# TASK ITEM
Your output is the line containing "would respond in English if a question was" plus all lines after it to the end of the records, reproduced exactly, with nothing else.

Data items
──────────────────────────────
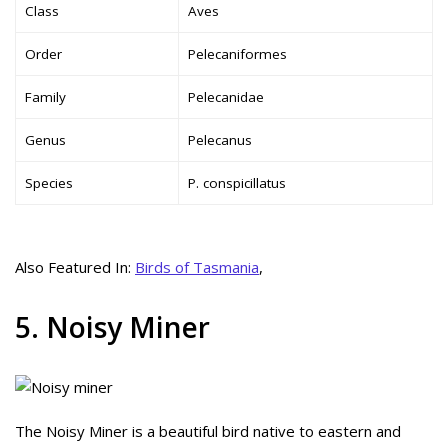
Class
Aves
Order
Pelecaniformes
Family
Pelecanidae
Genus
Pelecanus
Species
P. conspicillatus
Also Featured In:
Birds of Tasmania
,
5. Noisy Miner
The Noisy Miner is a beautiful bird native to eastern and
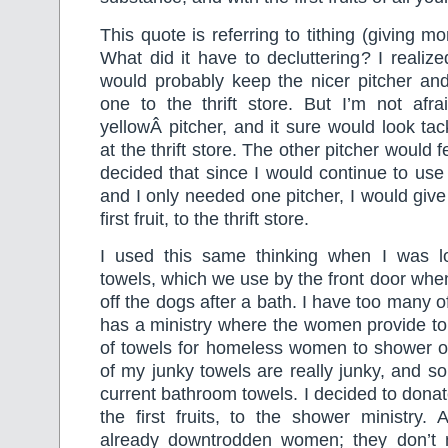
This quote is referring to tithing (giving m
What did it have to decluttering? I realiz
would probably keep the nicer pitcher and
one to the thrift store. But I’m not afra
yellowÂ pitcher, and it sure would look ta
at the thrift store. The other pitcher would fee
decided that since I would continue to use 
and I only needed one pitcher, I would give
first fruit, to the thrift store.
I used this same thinking when I was l
towels, which we use by the front door when 
off the dogs after a bath. I have too many 
has a ministry where the women provide toi
of towels for homeless women to shower
of my junky towels are really junky, and s
current bathroom towels. I decided to donat
the first fruits, to the shower ministry. A
already downtrodden women; they don’t 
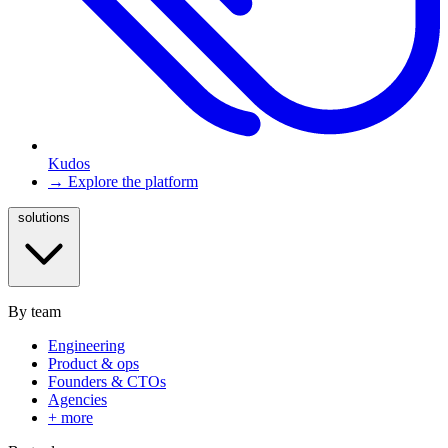
Kudos
→ Explore the platform
solutions
By team
Engineering
Product & ops
Founders & CTOs
Agencies
+ more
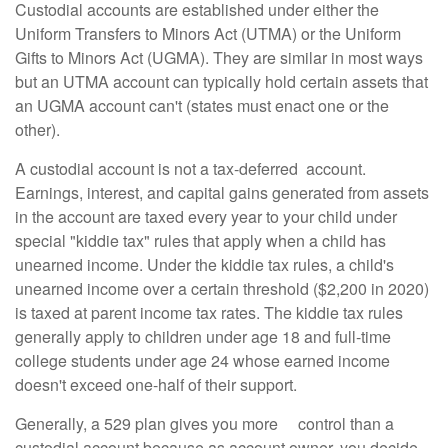
Custodial accounts are established under either the
Uniform Transfers to Minors Act (UTMA) or the Uniform
Gifts to Minors Act (UGMA). They are similar in most ways
but an UTMA account can typically hold certain assets that
an UGMA account can't (states must enact one or the
other).
A custodial account is not a tax-deferred account.
Earnings, interest, and capital gains generated from assets
in the account are taxed every year to your child under
special "kiddie tax" rules that apply when a child has
unearned income. Under the kiddie tax rules, a child's
unearned income over a certain threshold ($2,200 in 2020)
is taxed at parent income tax rates. The kiddie tax rules
generally apply to children under age 18 and full-time
college students under age 24 whose earned income
doesn't exceed one-half of their support.
Generally, a 529 plan gives you more control than a
custodial account because as account owner, you decide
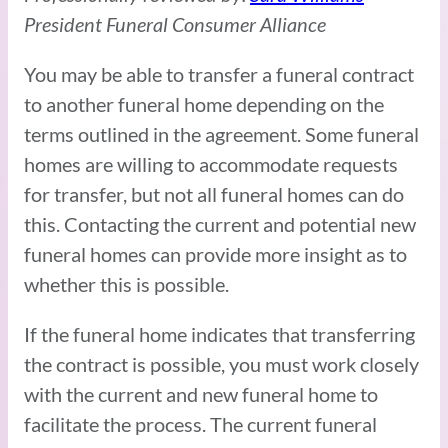
President Funeral Consumer Alliance
You may be able to transfer a funeral contract
to another funeral home depending on the
terms outlined in the agreement. Some funeral
homes are willing to accommodate requests
for transfer, but not all funeral homes can do
this. Contacting the current and potential new
funeral homes can provide more insight as to
whether this is possible.
If the funeral home indicates that transferring
the contract is possible, you must work closely
with the current and new funeral home to
facilitate the process. The current funeral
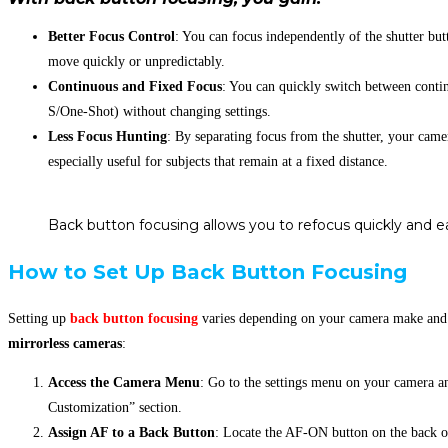
Better Focus Control
: You can focus independently of the shutter but
move quickly or unpredictably.
Continuous and Fixed Focus
: You can quickly switch between cont
S/One-Shot) without changing settings.
Less Focus Hunting
: By separating focus from the shutter, your came
especially useful for subjects that remain at a fixed distance.
Back button focusing allows you to refocus quickly and ea
How to Set Up Back Button Focusing
Setting up
back button focusing
varies depending on your camera make and 
mirrorless
cameras
:
Access the Camera Menu
: Go to the settings menu on your camera a
Customization” section.
Assign AF to a Back Button
: Locate the AF-ON button on the back of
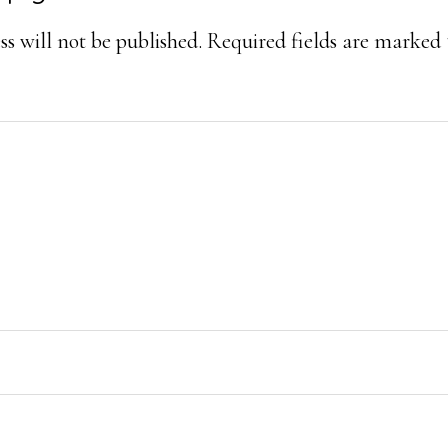
ons
s will not be published.
Required fields are marked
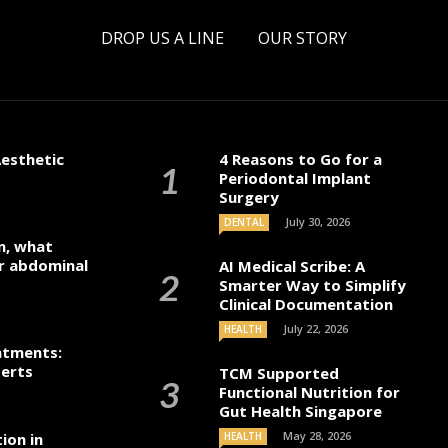
DROP US A LINE
OUR STORY
esthetic
4 Reasons to Go for a
Periodontal Implant
Surgery
July 30, 2026
DENTAL
n, what
r abdominal
AI Medical Scribe: A
Smarter Way to Simplify
Clinical Documentation
July 22, 2026
HEALTH
atments:
perts
TCM Supported
Functional Nutrition for
Gut Health Singapore
May 28, 2026
ion in
HEALTH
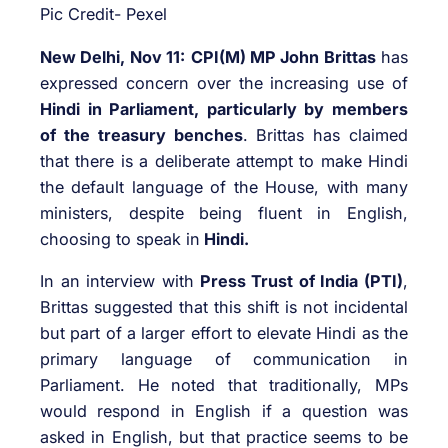
Pic Credit- Pexel
New Delhi, Nov 11:
CPI(M) MP John Brittas
has
expressed concern over the increasing use of
Hindi in Parliament, particularly by members
of the treasury benches
. Brittas has claimed
that there is a deliberate attempt to make Hindi
the default language of the House, with many
ministers, despite being fluent in English,
choosing to speak in
Hindi.
In an interview with
Press Trust of India (PTI)
,
Brittas suggested that this shift is not incidental
but part of a larger effort to elevate Hindi as the
primary language of communication in
Parliament. He noted that traditionally, MPs
would respond in English if a question was
asked in English, but that practice seems to be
──────────────────────────────
# RESULT OF THIS EXERCISE
would respond in English if a question was
asked in English, but that practice seems to be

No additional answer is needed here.